Hildreth stated he gave defendant the Miranda warning and the following occurred:
Q. How did the conversation go at this point in time? A. I asked him if he wanted to talk to me about the green bag and his reply was that well, he might as well. He thought we had him this time.
Q. As best you can recall it, what did you next ask him? A. Well, then immediately went to the green book and started turning the pages in it and asking him what the numbers and transactions were that was on the pages, and he was explaining them, what they were.
Q. What did he say to you? A. He told me that, well, some of the figures in there was that he owed people and what people owed him, and what his profits were off of certain transactions.

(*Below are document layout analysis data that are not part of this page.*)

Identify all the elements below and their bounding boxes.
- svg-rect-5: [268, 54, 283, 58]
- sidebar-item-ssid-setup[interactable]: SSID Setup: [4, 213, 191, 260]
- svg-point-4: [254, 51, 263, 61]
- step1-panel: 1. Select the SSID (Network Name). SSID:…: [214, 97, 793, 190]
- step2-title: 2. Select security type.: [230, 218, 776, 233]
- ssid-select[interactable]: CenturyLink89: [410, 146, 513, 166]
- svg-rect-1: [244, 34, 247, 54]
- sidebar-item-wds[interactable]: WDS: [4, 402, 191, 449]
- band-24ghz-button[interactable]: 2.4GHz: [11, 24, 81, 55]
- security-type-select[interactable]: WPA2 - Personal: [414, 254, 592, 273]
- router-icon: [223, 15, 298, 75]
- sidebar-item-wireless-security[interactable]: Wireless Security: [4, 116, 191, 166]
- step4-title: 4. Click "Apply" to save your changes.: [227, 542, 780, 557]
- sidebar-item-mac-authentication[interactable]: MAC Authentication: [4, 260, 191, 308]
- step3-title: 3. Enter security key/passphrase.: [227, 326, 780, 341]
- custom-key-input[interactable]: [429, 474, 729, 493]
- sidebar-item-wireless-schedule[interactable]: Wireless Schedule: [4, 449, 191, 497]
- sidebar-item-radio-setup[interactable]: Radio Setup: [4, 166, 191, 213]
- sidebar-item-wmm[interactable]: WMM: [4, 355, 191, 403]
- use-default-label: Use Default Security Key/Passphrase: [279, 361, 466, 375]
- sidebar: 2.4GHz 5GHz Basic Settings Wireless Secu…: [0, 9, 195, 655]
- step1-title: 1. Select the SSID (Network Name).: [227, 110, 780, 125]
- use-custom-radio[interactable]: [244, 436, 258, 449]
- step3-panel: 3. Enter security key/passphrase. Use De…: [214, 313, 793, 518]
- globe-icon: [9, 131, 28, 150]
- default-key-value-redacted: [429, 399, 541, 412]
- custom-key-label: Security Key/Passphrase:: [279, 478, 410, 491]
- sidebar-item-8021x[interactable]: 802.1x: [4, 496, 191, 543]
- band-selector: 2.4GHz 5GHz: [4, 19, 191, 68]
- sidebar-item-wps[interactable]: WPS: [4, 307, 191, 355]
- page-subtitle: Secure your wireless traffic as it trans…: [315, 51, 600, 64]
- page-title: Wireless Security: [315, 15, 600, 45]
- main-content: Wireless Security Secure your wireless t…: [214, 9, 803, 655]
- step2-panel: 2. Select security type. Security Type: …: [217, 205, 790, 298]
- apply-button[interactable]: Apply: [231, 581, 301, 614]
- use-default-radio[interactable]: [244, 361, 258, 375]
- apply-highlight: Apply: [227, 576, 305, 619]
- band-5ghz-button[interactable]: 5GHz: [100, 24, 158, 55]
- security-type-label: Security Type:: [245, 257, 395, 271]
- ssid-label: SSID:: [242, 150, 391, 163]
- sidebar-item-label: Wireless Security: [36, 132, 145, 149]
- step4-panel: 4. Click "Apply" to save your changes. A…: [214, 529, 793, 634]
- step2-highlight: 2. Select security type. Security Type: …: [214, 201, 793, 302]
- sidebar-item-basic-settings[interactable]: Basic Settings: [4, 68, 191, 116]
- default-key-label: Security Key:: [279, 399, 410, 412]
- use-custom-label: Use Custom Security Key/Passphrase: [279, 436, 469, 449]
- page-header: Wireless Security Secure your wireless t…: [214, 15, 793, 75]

Q. What type of transactions? A. Drug transactions.
Q. Were there any specific drugs mentioned during this conversation? A. Yes. There was reference made to speed and pot and numerous other drugs.

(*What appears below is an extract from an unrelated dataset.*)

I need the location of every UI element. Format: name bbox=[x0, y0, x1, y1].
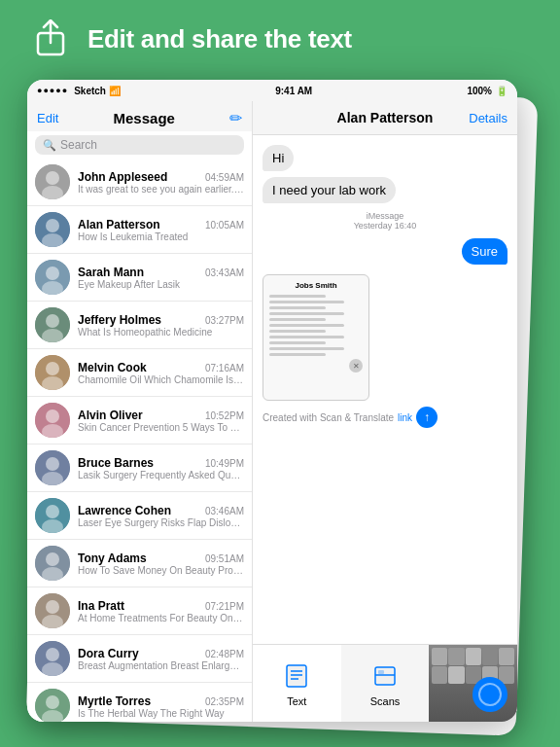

Q. Was there any talk of profit? A. Yes, sir.
Q. And would you describe that to the jury? A. He advised me on, I believe, it is the third page or one of the pages that forward of the book that he had made $260 worth of profit on one transaction.

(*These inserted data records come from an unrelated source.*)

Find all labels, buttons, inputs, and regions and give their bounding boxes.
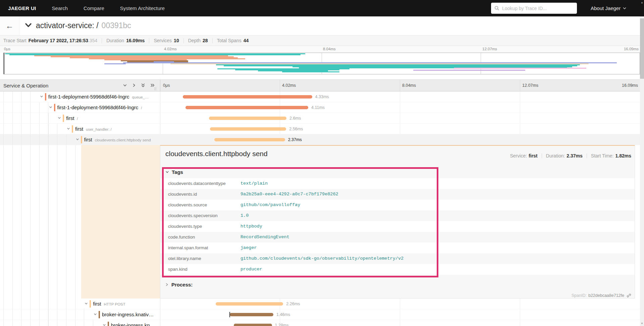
span-row[interactable]: first/2.6ms [0,113,644,124]
span-row[interactable]: firstHTTP POST2.26ms [0,299,644,309]
service-color-block [54,104,55,111]
meta-separator [587,153,587,158]
operation-name: user_handler: / [86,124,112,134]
page-scrollbar[interactable]: ▲ ▼ [640,0,644,326]
timeline-tick: 12.07ms [522,80,538,91]
indent-guides [3,102,48,113]
nav-item-compare[interactable]: Compare [84,5,104,11]
minimap-scrubber-handle[interactable] [4,53,4,74]
span-row[interactable]: firstuser_handler: /2.56ms [0,124,644,134]
row-collapse-chevron-icon[interactable] [103,324,106,326]
row-collapse-chevron-icon[interactable] [40,95,43,98]
operation-name: queue_… [132,92,149,102]
timeline-tick: 0μs [163,80,170,91]
span-bar[interactable] [185,106,308,109]
span-bar[interactable] [234,324,272,326]
span-row[interactable]: first-1-deployment-59968d6f46-lngrcqueue… [0,91,644,102]
service-name: first [75,124,83,134]
span-id-label: SpanID: [572,293,587,298]
summary-separator [149,38,149,43]
deep-link-icon[interactable] [627,293,631,298]
service-color-block [72,125,73,133]
span-row[interactable]: broker-ingress.kn…1.28ms [0,320,644,326]
timeline-minimap[interactable] [3,53,640,74]
row-collapse-chevron-icon[interactable] [94,313,97,316]
process-section-label: Process: [171,282,193,287]
tags-section-label: Tags [172,169,183,175]
summary-value: 44 [244,38,249,43]
tag-value: text/plain [240,178,268,189]
meta-value: 2.37ms [567,153,582,158]
span-duration-label: 2.6ms [289,113,301,124]
selected-span-indent-block [81,145,160,299]
tag-key: cloudevents.source [168,200,207,210]
meta-label: Service: [510,153,527,158]
service-color-block [63,115,64,122]
nav-item-search[interactable]: Search [52,5,68,11]
meta-value: 1.82ms [615,153,631,158]
trace-lookup-box[interactable] [491,3,577,14]
indent-guides [3,134,75,145]
span-bar[interactable] [210,127,286,131]
row-collapse-chevron-icon[interactable] [58,117,61,119]
summary-label: Services [154,38,172,43]
collapse-all-icon[interactable] [141,83,145,88]
expand-one-icon[interactable] [132,83,136,87]
span-name: firstuser_handler: / [75,124,112,134]
trace-lookup-input[interactable] [502,6,574,11]
scroll-up-arrow[interactable]: ▲ [640,1,644,4]
row-collapse-chevron-icon[interactable] [85,302,88,305]
span-name: firstHTTP POST [93,299,125,309]
service-color-block [90,300,91,308]
process-section-toggle[interactable]: Process: [165,282,193,287]
service-color-block [108,322,109,326]
scrollbar-thumb[interactable] [640,18,644,79]
service-name: first-1-deployment-59968d6f46-lngrc [48,91,129,102]
span-name: first-1-deployment-59968d6f46-lngrcqueue… [48,91,149,102]
top-nav-bar: JAEGER UI Search Compare System Architec… [0,0,644,16]
panel-resize-handle[interactable]: || [154,87,157,90]
tag-row: code.functionRecordSendingEvent [160,232,635,243]
span-duration-label: 2.56ms [289,124,303,134]
span-bar[interactable] [230,313,273,316]
timeline-tick: 4.02ms [282,80,296,91]
span-row[interactable]: broker-ingress.knativ…1.46ms [0,309,644,320]
span-rows-top: first-1-deployment-59968d6f46-lngrcqueue… [0,91,644,145]
tag-key: span.kind [168,264,187,275]
back-button[interactable]: ← [0,16,19,35]
tag-value: jaeger [240,243,257,253]
minimap-span [282,71,339,72]
summary-separator [212,38,213,43]
app-brand[interactable]: JAEGER UI [8,5,36,11]
span-duration-label: 1.28ms [275,320,289,326]
operation-name: HTTP POST [104,299,125,309]
span-name: firstcloudevents.client.httpbody send [84,134,151,145]
span-bar[interactable] [209,117,286,120]
nav-item-system-architecture[interactable]: System Architecture [120,5,165,11]
row-collapse-chevron-icon[interactable] [67,127,70,130]
span-row[interactable]: firstcloudevents.client.httpbody send2.3… [0,134,644,145]
operation-name: / [141,103,142,113]
collapse-one-icon[interactable] [123,83,127,87]
about-jaeger-menu[interactable]: About Jaeger [591,0,626,16]
trace-summary-bar: Trace StartFebruary 17 2022, 17:26:53.35… [0,36,644,46]
tags-section-toggle[interactable]: Tags [165,169,183,175]
span-bar[interactable] [216,302,283,306]
tag-row: cloudevents.specversion1.0 [160,210,635,221]
row-collapse-chevron-icon[interactable] [49,106,52,109]
span-row[interactable]: first-1-deployment-59968d6f46-lngrc/4.11… [0,102,644,113]
summary-label: Depth [188,38,201,43]
chevron-down-icon [165,171,169,174]
meta-separator [542,153,542,158]
summary-label: Trace Start [3,38,26,43]
span-name: broker-ingress.knativ… [102,309,154,320]
trace-collapse-chevron-icon[interactable] [25,23,32,29]
span-bar[interactable] [183,95,312,99]
indent-guides [3,309,93,320]
row-collapse-chevron-icon[interactable] [76,138,79,141]
timeline-gridline [280,80,280,91]
span-name: first-1-deployment-59968d6f46-lngrc/ [57,102,142,113]
scroll-down-arrow[interactable]: ▼ [640,322,644,325]
minimap-span [413,70,525,71]
span-bar[interactable] [214,138,285,141]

Q. Did he talk of what drugs he dealt in? A. He said he dealt in over a period of time in just about everything right from marijuana, right down to heroin.
Q. Did you ask him at anytime for how long a period of time he's been dealing in drugs? A. Yes, sir.
Q. And what was that conversation? A. He advised me off and on over the years since 1969.
Q. Was there any conversation as to the ownership of the Exhibit 1 and all the other exhibits contained therein? A. Yes, sir. He said they belonged to him.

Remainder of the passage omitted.